From the final comparison table we observe that:

- All four models achieve **strong performance** with accuracies around the high‑80% range.
- The **tuned SVM with RBF kernel** achieves the best overall balance of metrics (highest or near‑highest accuracy, precision, recall, and F1‑score).
- The **linear models** (Linear SVM, Logistic Regression, SGDClassifier) perform only slightly worse, which suggests that much of the class separation is close to linear in the feature space.
- **SGDClassifier** is somewhat behind the other models but is still competitive and demonstrates how stochastic gradient descent can approximate a linear SVM efficiently.

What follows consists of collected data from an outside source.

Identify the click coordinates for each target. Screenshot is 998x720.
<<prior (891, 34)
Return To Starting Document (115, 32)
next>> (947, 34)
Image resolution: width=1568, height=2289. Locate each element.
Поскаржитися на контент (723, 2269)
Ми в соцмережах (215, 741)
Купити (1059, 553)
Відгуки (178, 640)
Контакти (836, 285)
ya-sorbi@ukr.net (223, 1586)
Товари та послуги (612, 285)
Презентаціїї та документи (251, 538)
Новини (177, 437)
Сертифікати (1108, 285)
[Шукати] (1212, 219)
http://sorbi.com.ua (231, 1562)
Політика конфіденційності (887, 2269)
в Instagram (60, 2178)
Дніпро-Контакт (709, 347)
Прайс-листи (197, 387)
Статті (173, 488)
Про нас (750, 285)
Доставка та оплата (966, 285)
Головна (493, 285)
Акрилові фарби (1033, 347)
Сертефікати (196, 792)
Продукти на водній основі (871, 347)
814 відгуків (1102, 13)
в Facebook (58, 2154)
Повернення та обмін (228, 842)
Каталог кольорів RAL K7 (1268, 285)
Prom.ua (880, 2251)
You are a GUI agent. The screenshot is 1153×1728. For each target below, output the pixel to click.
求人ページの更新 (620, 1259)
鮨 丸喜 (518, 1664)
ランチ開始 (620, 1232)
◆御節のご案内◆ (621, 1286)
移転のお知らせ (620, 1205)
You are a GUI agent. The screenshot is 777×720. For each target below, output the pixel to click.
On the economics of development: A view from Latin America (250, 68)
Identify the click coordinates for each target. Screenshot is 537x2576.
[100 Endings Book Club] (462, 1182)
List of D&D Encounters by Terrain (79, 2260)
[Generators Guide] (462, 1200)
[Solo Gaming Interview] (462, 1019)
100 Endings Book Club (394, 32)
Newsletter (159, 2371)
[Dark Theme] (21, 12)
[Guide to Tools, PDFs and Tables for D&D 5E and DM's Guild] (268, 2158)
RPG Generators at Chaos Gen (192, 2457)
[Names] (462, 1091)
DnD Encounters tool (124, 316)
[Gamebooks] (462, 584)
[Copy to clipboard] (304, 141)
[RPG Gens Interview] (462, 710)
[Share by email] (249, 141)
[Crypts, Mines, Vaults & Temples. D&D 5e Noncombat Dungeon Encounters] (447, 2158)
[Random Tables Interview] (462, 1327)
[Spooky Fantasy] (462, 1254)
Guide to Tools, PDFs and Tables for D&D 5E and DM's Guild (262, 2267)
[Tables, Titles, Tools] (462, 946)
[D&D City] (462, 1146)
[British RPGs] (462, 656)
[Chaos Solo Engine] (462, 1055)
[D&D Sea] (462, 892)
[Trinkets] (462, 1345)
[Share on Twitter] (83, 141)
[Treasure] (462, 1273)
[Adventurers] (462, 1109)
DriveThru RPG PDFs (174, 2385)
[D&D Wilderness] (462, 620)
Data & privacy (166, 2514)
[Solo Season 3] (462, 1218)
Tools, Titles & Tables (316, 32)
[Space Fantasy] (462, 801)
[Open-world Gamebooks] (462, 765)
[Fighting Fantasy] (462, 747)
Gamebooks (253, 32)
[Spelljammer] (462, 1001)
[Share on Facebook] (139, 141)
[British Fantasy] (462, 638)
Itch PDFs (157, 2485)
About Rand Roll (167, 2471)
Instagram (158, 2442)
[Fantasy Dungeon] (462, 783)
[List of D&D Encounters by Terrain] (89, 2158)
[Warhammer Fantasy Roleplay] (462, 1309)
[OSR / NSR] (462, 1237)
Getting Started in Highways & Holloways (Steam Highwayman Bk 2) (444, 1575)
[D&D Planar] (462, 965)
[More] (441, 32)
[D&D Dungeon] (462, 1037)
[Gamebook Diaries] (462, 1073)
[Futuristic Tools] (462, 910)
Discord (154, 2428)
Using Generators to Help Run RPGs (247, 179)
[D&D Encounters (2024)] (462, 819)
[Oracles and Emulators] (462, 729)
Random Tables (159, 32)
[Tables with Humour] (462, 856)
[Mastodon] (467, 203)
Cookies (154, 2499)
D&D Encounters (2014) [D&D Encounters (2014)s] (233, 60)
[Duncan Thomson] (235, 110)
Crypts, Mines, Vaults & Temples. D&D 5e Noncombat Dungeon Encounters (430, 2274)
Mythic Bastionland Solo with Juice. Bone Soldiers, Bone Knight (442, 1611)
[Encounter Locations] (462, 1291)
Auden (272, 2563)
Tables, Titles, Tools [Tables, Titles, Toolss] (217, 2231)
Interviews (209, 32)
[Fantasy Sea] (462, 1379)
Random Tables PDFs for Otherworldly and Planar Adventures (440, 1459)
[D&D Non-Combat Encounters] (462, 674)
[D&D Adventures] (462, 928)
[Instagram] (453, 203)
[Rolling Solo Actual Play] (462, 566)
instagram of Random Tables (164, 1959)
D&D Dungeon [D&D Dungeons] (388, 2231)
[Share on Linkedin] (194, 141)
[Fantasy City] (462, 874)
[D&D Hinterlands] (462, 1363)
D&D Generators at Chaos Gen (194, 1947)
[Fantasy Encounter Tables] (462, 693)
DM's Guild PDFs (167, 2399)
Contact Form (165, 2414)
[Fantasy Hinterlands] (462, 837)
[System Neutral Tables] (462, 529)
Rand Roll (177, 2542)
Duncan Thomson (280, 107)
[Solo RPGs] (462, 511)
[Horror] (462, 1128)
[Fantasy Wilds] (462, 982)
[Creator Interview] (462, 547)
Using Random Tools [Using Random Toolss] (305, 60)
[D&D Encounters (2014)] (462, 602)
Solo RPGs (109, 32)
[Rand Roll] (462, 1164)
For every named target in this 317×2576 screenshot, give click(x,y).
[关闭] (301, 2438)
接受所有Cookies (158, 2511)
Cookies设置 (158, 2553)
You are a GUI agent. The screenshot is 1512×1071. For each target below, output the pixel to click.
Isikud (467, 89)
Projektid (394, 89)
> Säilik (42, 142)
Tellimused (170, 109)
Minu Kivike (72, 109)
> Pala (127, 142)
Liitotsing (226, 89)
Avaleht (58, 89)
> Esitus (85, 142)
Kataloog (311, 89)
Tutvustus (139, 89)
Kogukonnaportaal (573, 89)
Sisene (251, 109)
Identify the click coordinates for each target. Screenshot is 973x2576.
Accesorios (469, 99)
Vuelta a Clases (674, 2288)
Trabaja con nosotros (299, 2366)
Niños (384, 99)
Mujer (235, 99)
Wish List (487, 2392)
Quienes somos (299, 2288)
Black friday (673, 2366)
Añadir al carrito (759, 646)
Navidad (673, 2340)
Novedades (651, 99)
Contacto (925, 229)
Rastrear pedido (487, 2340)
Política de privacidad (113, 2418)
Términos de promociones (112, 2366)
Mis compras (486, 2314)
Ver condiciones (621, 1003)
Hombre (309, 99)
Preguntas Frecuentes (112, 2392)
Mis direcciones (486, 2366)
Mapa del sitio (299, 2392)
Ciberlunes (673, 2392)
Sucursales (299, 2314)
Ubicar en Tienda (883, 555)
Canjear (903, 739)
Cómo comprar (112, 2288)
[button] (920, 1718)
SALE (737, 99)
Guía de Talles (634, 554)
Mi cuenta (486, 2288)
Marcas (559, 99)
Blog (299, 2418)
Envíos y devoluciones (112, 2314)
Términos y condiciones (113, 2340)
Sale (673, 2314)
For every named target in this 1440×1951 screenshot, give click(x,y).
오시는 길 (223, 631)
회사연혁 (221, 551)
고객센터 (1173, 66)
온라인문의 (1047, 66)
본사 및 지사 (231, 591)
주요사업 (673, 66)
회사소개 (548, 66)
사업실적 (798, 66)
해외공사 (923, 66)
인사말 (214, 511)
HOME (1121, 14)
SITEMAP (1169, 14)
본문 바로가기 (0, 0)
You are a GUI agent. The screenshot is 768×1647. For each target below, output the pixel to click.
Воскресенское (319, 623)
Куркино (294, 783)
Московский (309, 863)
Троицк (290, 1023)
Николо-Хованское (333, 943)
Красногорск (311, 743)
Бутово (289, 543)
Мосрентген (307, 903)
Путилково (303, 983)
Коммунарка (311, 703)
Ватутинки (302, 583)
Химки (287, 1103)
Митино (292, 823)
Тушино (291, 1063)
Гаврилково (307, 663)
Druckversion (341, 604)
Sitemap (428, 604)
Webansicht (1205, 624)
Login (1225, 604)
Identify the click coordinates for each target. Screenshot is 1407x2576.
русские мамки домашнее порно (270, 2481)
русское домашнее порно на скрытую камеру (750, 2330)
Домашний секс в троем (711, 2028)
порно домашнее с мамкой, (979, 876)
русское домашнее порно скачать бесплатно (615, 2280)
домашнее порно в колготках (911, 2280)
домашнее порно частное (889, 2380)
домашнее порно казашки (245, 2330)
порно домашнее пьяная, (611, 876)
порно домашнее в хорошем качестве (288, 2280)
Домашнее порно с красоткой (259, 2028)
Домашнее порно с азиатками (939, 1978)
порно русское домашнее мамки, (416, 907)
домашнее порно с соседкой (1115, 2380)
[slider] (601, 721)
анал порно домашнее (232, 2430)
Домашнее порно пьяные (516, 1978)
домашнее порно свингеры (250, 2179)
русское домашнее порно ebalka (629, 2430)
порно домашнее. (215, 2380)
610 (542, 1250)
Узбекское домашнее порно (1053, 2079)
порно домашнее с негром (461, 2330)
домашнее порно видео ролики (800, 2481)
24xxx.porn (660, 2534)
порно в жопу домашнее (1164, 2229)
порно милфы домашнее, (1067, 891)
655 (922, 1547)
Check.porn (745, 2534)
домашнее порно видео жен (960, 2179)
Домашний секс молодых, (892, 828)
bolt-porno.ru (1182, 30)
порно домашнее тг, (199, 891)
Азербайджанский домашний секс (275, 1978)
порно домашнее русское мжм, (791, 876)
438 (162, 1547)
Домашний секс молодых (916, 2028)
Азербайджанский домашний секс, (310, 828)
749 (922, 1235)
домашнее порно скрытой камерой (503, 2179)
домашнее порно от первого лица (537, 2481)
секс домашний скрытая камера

Overall, we conclude that:

1. Demographic and socioeconomic features from the NYC census tracts contain enough signal to reliably distinguish **high‑income vs low‑income** neighborhoods.  
2. Non‑linear SVM with RBF kernel is a strong choice for this problem, especially after hyperparameter tuning and proper scaling.  
3. For deployment in a real system, a simpler linear classifier (e.g., Logistic Regression or Linear SVM) could be preferred if interpretability and training speed are more important than the last few percentage points of accuracy.